30.8 C
Mojokerto
Sunday, May 28, 2023

Lagi dan Lagi, Ibadah Dipersulit

oleh: Hasyim MAH
Pengurus Yayasan Islam Fajar Shodiq

DAN terjadi lagi, kisah lama yang terulang kembali. Sekelompok warga di Lampung membubarkan ibadah di sebuah gereja karena dianggap gedungnya belum mendapatkan izin. Tiba-tiba ada sekelompok warga jadi garda terdepan pembela aturan keperuntukan sebuah bangunan hanya karena tak ingin umat agama lain beribadah.

Saya berandai-andai, misal ada puluhan umat Islam tinggal di sebuah kota kecil di Jepang. Mereka berencana membangun masjid di kota itu. Namun ternyata warga di kota itu menolak pembangunan masjid. Kira-kira, bagaimana perasaan kita sebagai umat Islam di Indonesia saat mendengar kabar itu?

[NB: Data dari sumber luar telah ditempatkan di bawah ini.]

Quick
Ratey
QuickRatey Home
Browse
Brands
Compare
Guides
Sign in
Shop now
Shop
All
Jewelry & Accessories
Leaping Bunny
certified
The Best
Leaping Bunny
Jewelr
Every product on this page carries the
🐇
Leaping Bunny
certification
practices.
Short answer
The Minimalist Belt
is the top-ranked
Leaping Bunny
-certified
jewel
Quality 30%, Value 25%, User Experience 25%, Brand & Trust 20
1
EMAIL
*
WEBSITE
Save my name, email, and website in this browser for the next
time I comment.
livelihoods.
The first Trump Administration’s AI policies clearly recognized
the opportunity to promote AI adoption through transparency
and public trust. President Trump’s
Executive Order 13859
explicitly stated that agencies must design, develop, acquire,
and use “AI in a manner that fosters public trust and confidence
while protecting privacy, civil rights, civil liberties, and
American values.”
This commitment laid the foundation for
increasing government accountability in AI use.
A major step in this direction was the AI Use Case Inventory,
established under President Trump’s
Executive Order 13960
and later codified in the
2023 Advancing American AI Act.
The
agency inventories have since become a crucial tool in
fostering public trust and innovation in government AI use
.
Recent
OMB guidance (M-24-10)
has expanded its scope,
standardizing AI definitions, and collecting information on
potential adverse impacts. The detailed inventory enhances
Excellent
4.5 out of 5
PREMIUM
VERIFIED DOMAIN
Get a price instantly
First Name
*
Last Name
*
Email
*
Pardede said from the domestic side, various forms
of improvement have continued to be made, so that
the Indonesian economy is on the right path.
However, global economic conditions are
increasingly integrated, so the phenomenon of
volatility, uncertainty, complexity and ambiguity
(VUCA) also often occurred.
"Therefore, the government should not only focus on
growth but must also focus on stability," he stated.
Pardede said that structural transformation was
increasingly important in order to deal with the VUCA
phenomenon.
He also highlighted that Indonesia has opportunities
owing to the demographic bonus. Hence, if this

Kita marah! Mengutuk pemerintah Jepang karena tidak toleran terhadap agama minoritas. Kita demo Kedutaan Besar Jepang di Indonesia. Kita serbu akun media sosial artis-artis Jepang dan teror mereka. Kita boikot semua restoran Jepang di Indonesia. Kita berhenti pakai kendaraan Jepang. Eh, dua kalimat terakhir rasanya nggak mungkin, ya? Okelah, pokoknya kita umat Islam Indonesia marah.

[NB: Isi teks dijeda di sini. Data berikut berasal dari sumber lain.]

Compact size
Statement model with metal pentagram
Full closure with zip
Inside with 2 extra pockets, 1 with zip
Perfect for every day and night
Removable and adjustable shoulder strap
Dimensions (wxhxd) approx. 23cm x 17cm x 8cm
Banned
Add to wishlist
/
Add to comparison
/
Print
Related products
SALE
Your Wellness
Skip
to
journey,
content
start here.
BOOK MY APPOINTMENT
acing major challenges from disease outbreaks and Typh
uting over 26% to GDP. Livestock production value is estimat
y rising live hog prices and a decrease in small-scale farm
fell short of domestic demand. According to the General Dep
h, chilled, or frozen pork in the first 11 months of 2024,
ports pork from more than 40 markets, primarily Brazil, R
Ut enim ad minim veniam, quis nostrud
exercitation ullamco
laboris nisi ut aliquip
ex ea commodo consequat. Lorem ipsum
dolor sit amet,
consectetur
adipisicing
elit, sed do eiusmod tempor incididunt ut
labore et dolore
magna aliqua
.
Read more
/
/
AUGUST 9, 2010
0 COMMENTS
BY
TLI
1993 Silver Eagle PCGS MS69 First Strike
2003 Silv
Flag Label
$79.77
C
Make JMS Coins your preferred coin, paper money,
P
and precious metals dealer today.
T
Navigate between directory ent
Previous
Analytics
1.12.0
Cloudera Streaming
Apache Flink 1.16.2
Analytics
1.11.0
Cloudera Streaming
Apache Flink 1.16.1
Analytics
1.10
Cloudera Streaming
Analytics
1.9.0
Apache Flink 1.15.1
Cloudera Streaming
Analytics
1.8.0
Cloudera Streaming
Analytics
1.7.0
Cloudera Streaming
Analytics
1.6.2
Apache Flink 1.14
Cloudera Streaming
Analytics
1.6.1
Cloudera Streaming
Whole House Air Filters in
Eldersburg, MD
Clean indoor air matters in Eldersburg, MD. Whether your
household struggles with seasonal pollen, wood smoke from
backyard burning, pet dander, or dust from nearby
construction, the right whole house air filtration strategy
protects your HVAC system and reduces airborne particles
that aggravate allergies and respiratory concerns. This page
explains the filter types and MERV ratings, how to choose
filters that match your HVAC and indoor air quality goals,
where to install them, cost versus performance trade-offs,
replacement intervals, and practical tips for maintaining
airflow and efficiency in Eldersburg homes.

Kita merasa wajar untuk marah, namun di sisi lain kita di sini, di Indonesia, juga terjadi pelarangan terhadap pembangunan tempat ibadah lain. Kalau tak mau disebut ada pelarangan, minimal terjadi proses mempersulit. Dan itu benar-benar terjadi di negara kita. Entah itu melarang pembangunan gereja, hingga penggerebekan proses ibadah yang dilakukan di rumah warga.

Kita umat Islam tiba-tiba menjadi sukarelawan pemerintah daerah dalam membela peraturan tentang IMB. Tiba-tiba, kita secara sukarela membantu para petugas ketika ada orang-orang berkumpul untuk ibadah di sebuah rumah yang dianggap tidak berizin.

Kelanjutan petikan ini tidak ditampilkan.